HBase, mail # dev - Re: HBase Types: Explicit Null Support

Re: HBase Types: Explicit Null Support
Nick Dimiduk 2013-04-05, 01:49
On Mon, Apr 1, 2013 at 11:33 PM, James Taylor <[EMAIL PROTECTED]>wrote:

> Maybe if we can keep nullability separate from the
> serialization/deserialization, we can come up with a solution that works?
I think implied null could work, but let's build out the matrix. I see two
kinds of types: fixed- and variable-width. These types are used in two
scenarios: on their own or as part of a compound type.

A fixed-width type used standalone can enfer null from absence of a value.
When used in a compound type, absence isn't enough to indicate null unless
it's the last value in the sequence. To support a null field in the middle
of the compound type, it is forced to explicitly mark the field as null.
The only solution I can think of (without sacrificing the full value range,
per my original question) is to write the full type width bytes, followed
by an isNull byte. Thus, for example, the INT type consumes 4 bytes when
serialized stand-alone, but 5 bytes when composed.

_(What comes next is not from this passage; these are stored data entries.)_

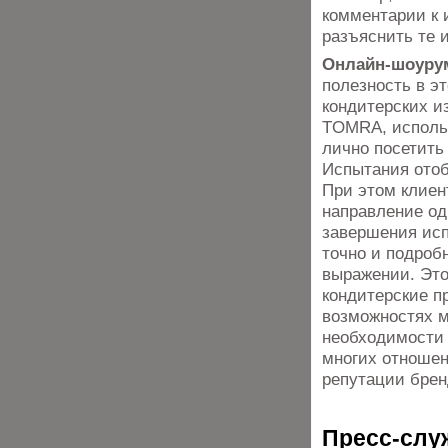
комментарии к
разъяснить те 
Онлайн-шоур
полезность в э
кондитерских и
TOMRA, использ
лично посетит
Испытания отоб
При этом клиен
направление од
завершения исп
точно и подроб
выражении. Это 
кондитерские п
возможностях 
необходимости 
многих отношен
репутации брен
Пресс-слу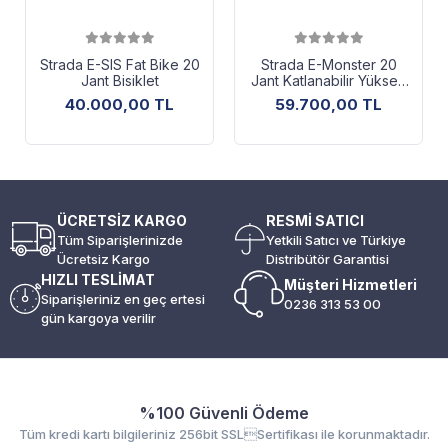
Strada E-SIS Fat Bike 20
Strada E-Monster 20
Jant Bisiklet
Jant Katlanabilir Yüksek
Torklu Elektrikli Bisiklet(
40.000,00 TL
59.700,00 TL
TURUNCU)
ÜCRETSİZ KARGO
RESMİ SATICI
Tüm Siparişlerinizde
Yetkili Satıcı ve Türkiye
Ücretsiz Kargo
Distribütör Garantisi
HIZLI TESLİMAT
Müşteri Hizmetleri
Siparişleriniz en geç ertesi
0236 313 53 00
gün kargoya verilir
%100 Güvenli Ödeme
Tüm kredi kartı bilgileriniz 256bit SSLSertifikası ile korunmaktadır.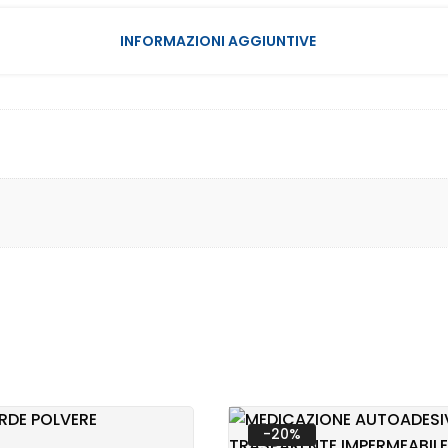
INFORMAZIONI AGGIUNTIVE
PATIA
 INFANZIA
OTTI
-20%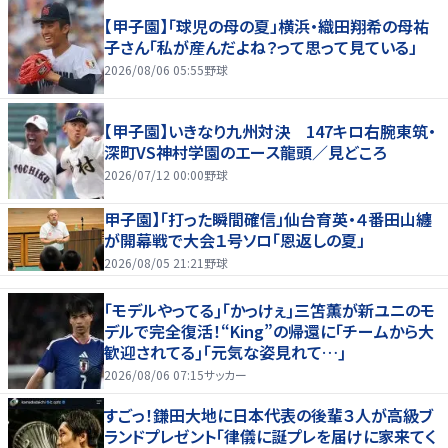
【甲子園】「球児の母の夏」横浜・織田翔希の母祐
子さん「私が産んだよね？って思って見ている」
2026/08/06 05:55
野球
【甲子園】いきなり九州対決 147キロ右腕東筑・
深町VS神村学園のエース龍頭／見どころ
2026/07/12 00:00
野球
甲子園】「打った瞬間確信」仙台育英・４番田山纏
が開幕戦で大会１号ソロ「恩返しの夏」
2026/08/05 21:21
野球
｢モデルやってる｣｢かっけぇ｣三笘薫が新ユニのモ
デルで完全復活！“King”の帰還に｢チームから大
歓迎されてる｣｢元気な姿見れて…｣
2026/08/06 07:15
サッカー
すごっ！鎌田大地に日本代表の後輩３人が高級ブ
ランドプレゼント「律儀に誕プレを届けに家来てく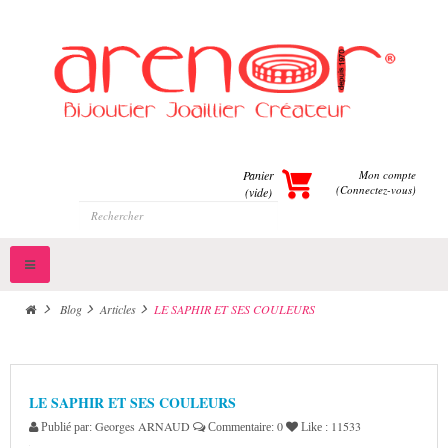
Panier
Mon compte
(Connectez-vous)
(vide)
Toggle
navigation
>
Blog
>
Articles
>
LE SAPHIR ET SES COULEURS
LE SAPHIR ET SES COULEURS
Georges ARNAUD
0
11533
Publié par:
Commentaire:
Like :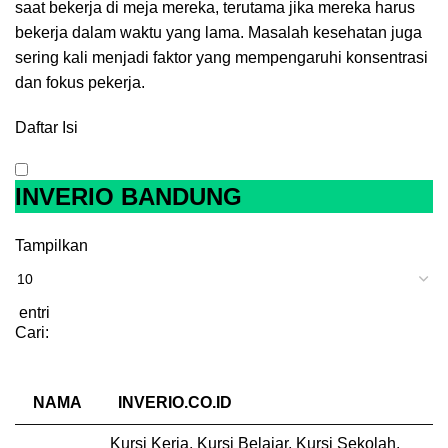
saat bekerja di meja mereka, terutama jika mereka harus
bekerja dalam waktu yang lama. Masalah kesehatan juga
sering kali menjadi faktor yang mempengaruhi konsentrasi
dan fokus pekerja.
Daftar Isi
INVERIO BANDUNG
Tampilkan
entri
Cari:
NAMA
INVERIO.CO.ID
Kursi Kerja, Kursi Belajar, Kursi Sekolah,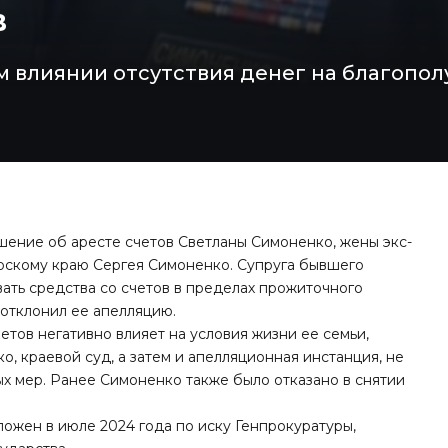
в
 влиянии отсутствия денег на благопол
шение об аресте счетов Светланы Симоненко, жены экс-
рскому краю Сергея Симоненко. Супруга бывшего
вать средства со счетов в пределах прожиточного
отклонил ее апелляцию.
етов негативно влияет на условия жизни ее семьи,
, краевой суд, а затем и апелляционная инстанция, не
х мер. Ранее Симоненко также было отказано в снятии
ожен в июле 2024 года по иску Генпрокуратуры,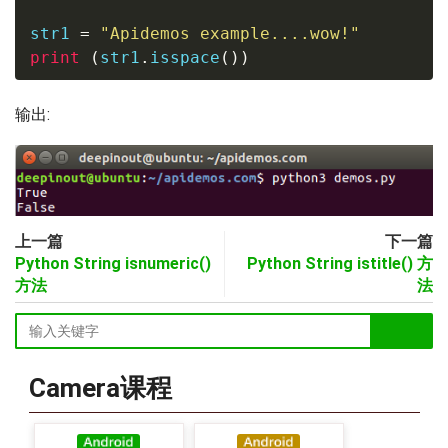
str1 
=
"Apidemos example....wow!"
print
(
str1
.
isspace
(
)
)
输出:
上一篇
下一篇
Python String isnumeric()
Python String istitle() 方
方法
法
Camera课程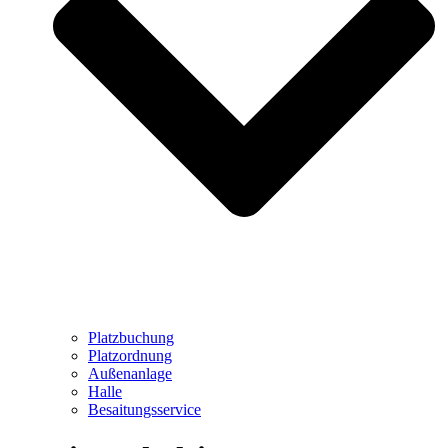
Platzbuchung
Platzordnung
Außenanlage
Halle
Besaitungsservice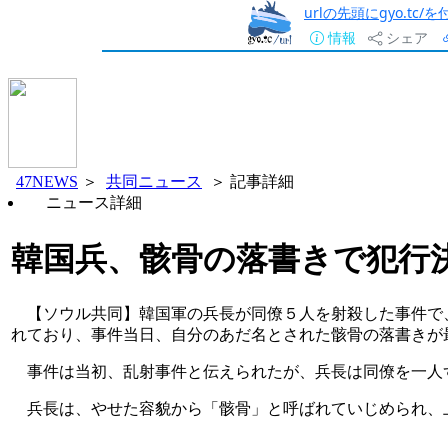
urlの先頭にgyo.tc
情報
シェア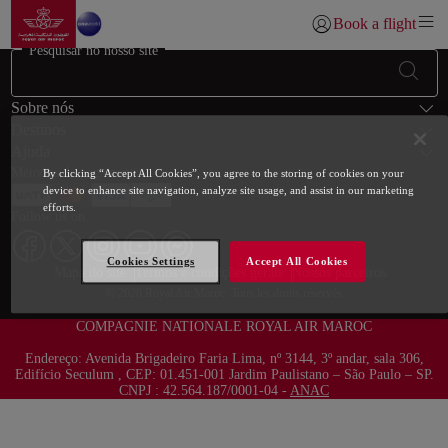
Ir para a página inicial
Skip to Main Content
Book a flight
Iniciar sessão | Juntar
Pesquisar no nosso site
Rodapé Mapa do sítio
Sobre nós
Destinos
Ajuda
Métodos de pagamento
By clicking “Accept All Cookies”, you agree to the storing of cookies on your
device to enhance site navigation, analyze site usage, and assist in our marketing
efforts.
Follow us on
Cookies Settings
Accept All Cookies
Web map links
$Title.getData()
Mapa do site
Termos e condições gerais
Nossos parceiros
© 2026 Royal Air Maroc. Tous les droits réservés
COMPAGNIE NATIONALE ROYAL AIR MAROC
Endereço: Avenida Brigadeiro Faria Lima, nº 3144, 3º andar, sala 306,
Edifício Seculum , CEP: 01.451-001 Jardim Paulistano – São Paulo – SP.
CNPJ : 42.564.187/0001-04 -
ANAC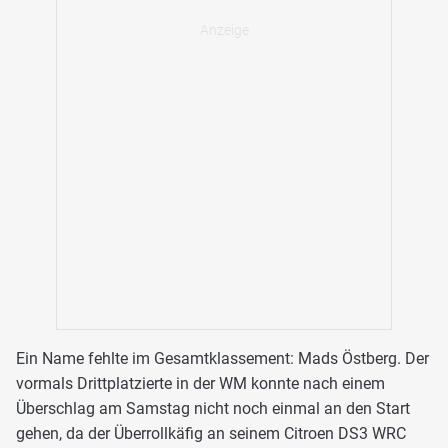
Ein Name fehlte im Gesamtklassement: Mads Östberg. Der
vormals Drittplatzierte in der WM konnte nach einem
Überschlag am Samstag nicht noch einmal an den Start
gehen, da der Überrollkäfig an seinem Citroen DS3 WRC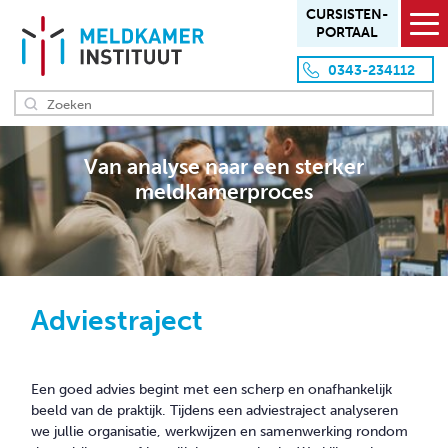
CURSISTEN­
PORTAAL
0343-234112
HOME
Van analyse naar een sterker
meldkamerproces
OVER ONS
Missie en visie
Aanpak en werkwijze
Team
Adviestraject
Locaties
Klanten
Een goed advies begint met een scherp en onafhankelijk
OVERZICHT PRODUCTEN
beeld van de praktijk. Tijdens een adviestraject analyseren
we jullie organisatie, werkwijzen en samenwerking rondom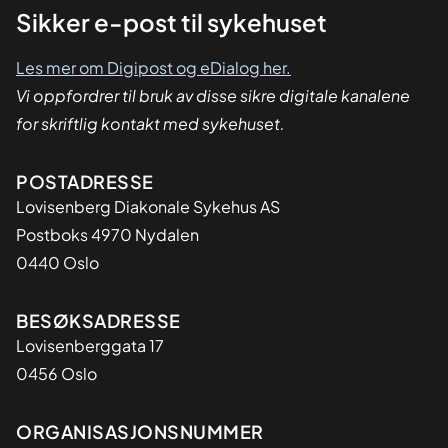
Sikker
Sikker e-post til sykehuset
dialog
Les mer om Digipost og eDialog her.
Vi oppfordrer til bruk av disse sikre digitale kanalene
for skriftlig kontakt med sykehuset.
Adresse
POSTADRESSE
Lovisenberg Diakonale Sykehus AS
Postboks 4970 Nydalen
0440 Oslo
BESØKSADRESSE
Lovisenberggata 17
0456 Oslo
Organisasjon
ORGANISASJONSNUMMER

James, how does Phoenix handle a null fixed-width rowkey component? I don't
see that implemented in PDataType enum.

Variable-width used standalone are simple enough because HBase handles
arbitrary length byte[]'s everywhere. Variable-width in composite is a
problem. Phoenix forces these value to only appear as the last position in
the composite, as I understand it. Orderly provides explicit null and
termination bytes by taking advantage of a feature of UTF-8 encoding.
Support for bytes is equally ugly (but clever) in that byte digits are
encoded in BCD. Both of these approaches bloat slightly the serialized
representation over the natural representation, but they allow the
variable-length types to be used anywhere within the compound type. As an
added bonus regarding code maintainability, their serialization entirely
self-contained within the type. That's in contrast to the fixed-width type
implementation described above, where null is explicitly encoded by the
compound type.

My opinion is the computational and storage overhead imposed by Orderly's
implementation are worth the trade-off in flexibility in user consumption.
Correct me if i'm wrong James, but you're saying, from your experience with
Phoenix, users are willing to work within that constraint?